Re: Varnish, long lived cache and purge on change

2009-08-19 Thread Rob S
phk and other deep Varnish developers,

Do you think it'd ever be viable to have a sort of process that goes 
through the tail of the purge queue and applies the purges then deletes 
them from the queue?  If so, how much work would it be to implement?  
There are a fair number of us who would really appreciate something like 
this, and I'm sure would make a contribution if someone was to implement 
something.

Thanks,


Rob

Karl Pietri wrote:
 Hey Ken, =)
 Yeah this is what i was afraid of.  I think we have a work around 
 by normalizing the hash key to a few select things we want to support 
 and on change setting the ttl of those objects to 0.  This would avoid 
 using the url.purge.  All of our urls in this case are pretty, and not 
 images.

 Thanks for the great info and sorry about the 4th thread on the 
 subject, i did not search thoroughly enough in the archives. 

 -Karl

 On Tue, Aug 18, 2009 at 4:34 PM, Ken Brownfield kb+varn...@slide.com 
 mailto:kb%2bvarn...@slide.com wrote:

 Hey Karl. :-)

 The implementation of purge in Varnish is really a queue of
 refcounted ban objects.  Every image hit is compared to the ban
 list to see if the object in cache should be reloaded from a backend.
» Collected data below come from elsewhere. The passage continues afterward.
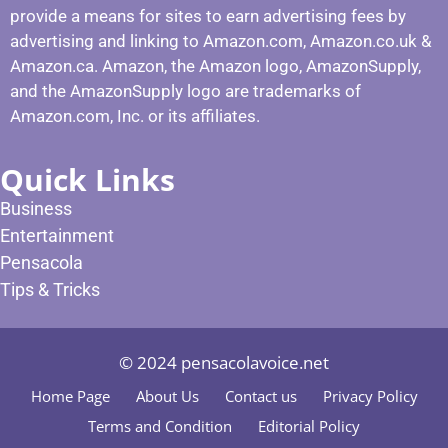
provide a means for sites to earn advertising fees by
advertising and linking to Amazon.com, Amazon.co.uk &
Amazon.ca. Amazon, the Amazon logo, AmazonSupply,
and the AmazonSupply logo are trademarks of
Amazon.com, Inc. or its affiliates.
Quick Links
Business
Entertainment
Pensacola
Tips & Tricks
© 2024 pensacolavoice.net
Home Page
About Us
Contact us
Privacy Policy
Terms and Condition
Editorial Policy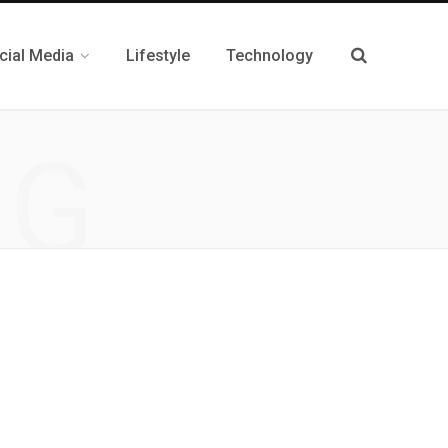
cial Media
Lifestyle
Technology
NG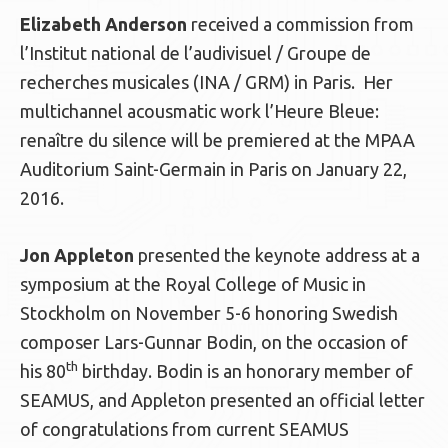
Elizabeth Anderson
received a commission from
l’Institut national de l’audivisuel / Groupe de
recherches musicales (INA / GRM) in Paris. Her
multichannel acousmatic work l’Heure Bleue:
renaître du silence will be premiered at the MPAA
Auditorium Saint-Germain in Paris on January 22,
2016.
Jon Appleton
presented the keynote address at a
symposium at the Royal College of Music in
Stockholm on November 5-6 honoring Swedish
composer Lars-Gunnar Bodin, on the occasion of
th
his 80
birthday. Bodin is an honorary member of
SEAMUS, and Appleton presented an official letter
of congratulations from current SEAMUS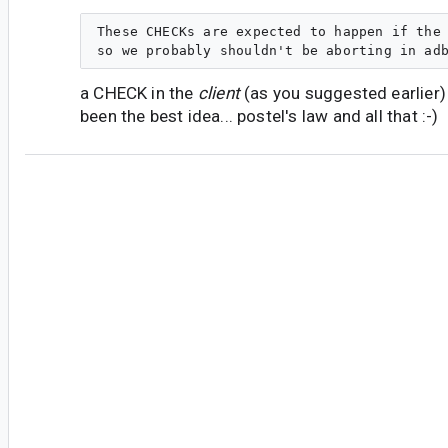
These CHECKs are expected to happen if the 
a CHECK in the
client
(as you suggested earlier)
been the best idea... postel's law and all that :-)
#5
jc...@magicleap.com
<jc...@magicleap.com>
Thanks for the quick response.
Indeed, I see similar logic in usb_write() in usb_
maxPacketSize is 512 (a power of 2) on my Ubu
all good there as far as runtime behavior. It sur
macOS it's 5120, which happens to be exactly 10
Seem suspicious, doesn't it?
Yeah, on the CHECK thing... I guess I see the cli
closed system in that the code is developed and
 If you have purge_dups off, /every/ request to Varnish will regex
 against every single ban in the list.  If you have purge_dups on,
 it will at least not compare against duplicate bans.

 However, a ban that has been created will stay around until
 /every/ object that was in the cache at the time of that ban has
 been re-requested, dupe or no.  If you have lots of content,
 especially content that may not be accessed very often, the ban
 list can become enormous.  Even with purge_dups, duplicate ban
 entries remain in memory.  And the bans are only freed from RAM
 when their refcount hits 0 /AND/ they're at the very tail end of
 the ban queue.

 Because of the implementation, there's no clear way around this
 AFAICT.

 You can get a list of bans with the purge.list management
 command, but if it's more than ~2400 long you'll need to use
 netcat to get the list.  Also, purged dups will NOT show up in
 this list, even though they're sitting on RAM.  I have a trivial
 patch that will make dups show up in purge.list if you'd like to
 get an idea of how many bans you have.

 The implementation is actually really clever, IMHO, especially
 with regard to how it avoids locks, and there's really no other
 scalable way to implement a regex purge that I've been able to
 dream up.

 The only memory-reducing option within the existing implementation
 is to actually delete/free duplicate bans from the list, and to
 delete/free bans when an object hit causes the associated ban's
 refcount to hit 0.  However, this requires all access to the ban
 list to be locked, which is likely a significant performance hit.
  I've written this patch, and it works, but I haven't put
 significant load on it.

 I'm not sure if Varnish supports non-regex/non-wildcard purges?
  This would at least not have to go through the ban system,  but
 obviously it doesn't work for arbitrary path purges.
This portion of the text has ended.